7:00 - 7:30 - Meet and greet with film director Neil Vokey
7:30 to 8:30 - Film Screening - "Goodwin's Way"
8:30 to 9:30 - Panel on the intersectionality of labour and enviornmentalism on Vancouver Island.
Q&A with director Neil Vokey to follow.
Torrance Costs (Wilderness Commitee), Robin Toszak (Victoria District Labour Council), Neil Vokey (Director Goodwin"s Way) - Hosted by MC Kelly Newhook (TAPS Executive Director)
Suggested donation $5-15 to cover costs, no one turned away.
All ages. solstice café coffee, tea, treats & licenced beverages available
This event takes place on Lewkungen (Songhees and Esquimalt) territories
Almost a century after controversial labour activist Ginger Goodwin was shot down, residents of Cumberland, B.C. find themselves at a crossroads when highway signs honouring his memory disappear.
By removing the signs marking “Ginger Goodwin Way”, supporters claim that the provincial government aimed to erase a powerful legacy of workers' rights.

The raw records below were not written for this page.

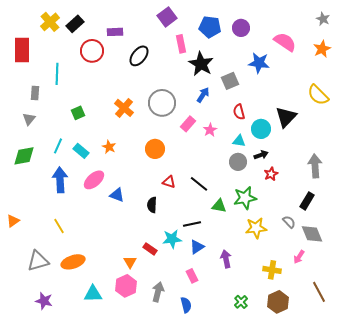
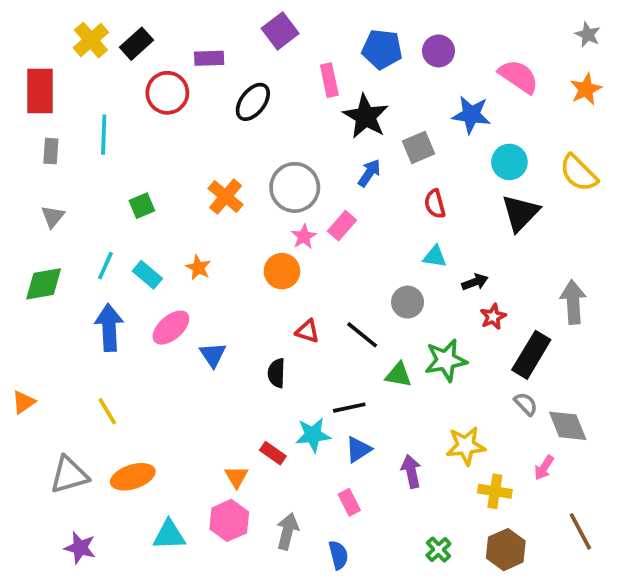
purple square: (167, 17) -> (280, 31), moved
gray rectangle: (35, 93) -> (51, 151), moved
cyan circle: (261, 129) -> (509, 162), moved
pink star: (210, 130) -> (304, 237), moved
gray circle: (238, 162) -> (408, 302), moved
blue triangle: (117, 195) -> (213, 355), turned 35
black rectangle: (307, 201) -> (531, 355), moved, size x1.4
yellow star: (256, 228) -> (466, 446), moved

Meanwhile, his critics argue that Goodwin was nothing more than a lawbreaker, a draft-dodger, and a rabble-rouser.
The notorious Cumberland mineworker took part in some of Canada’s most important labour battles of the early 1900s. Blackballed after the bitter 1912 Vancouver Island miner’s strike, Goodwin fought for the eight-hour workday at the height of World War I, while boldly opposing the conscription of his fellow workers. His influence was so great that his death in 1918 prompted Canada's first-ever general strike.
Now, just two kilometers from the road that once bore his name, clouds loom over the site of a newly-proposed coalmine. While Cumberland’s young families dream of transcending their town's traditional reliance on a boom-and-bust resource economy, the Raven Coal Project threatens to return the region to a era that left boarded-up buildings, slag heaps, and industrial clean-up sites in its wake.
Goodwin's Way examines a town's grassroots resistance to a coal-powered future, as Cumberland residents reconnect with Goodwin’s legacy of passionate defiance: his "way".
Neil Vokey is an emerging filmmaker inspired by storytelling that fosters critical thinking and compassion. He grew up Comox Valley and studied documentary filmmaking at the Capilano University Film Centre in Vancouver. Goodwin’s Way, which draws parallels between past and present struggles for social justice in the town of Cumberland BC, is Neil’s first 1-hour documentary. He currently lives in East Vancouver, BC.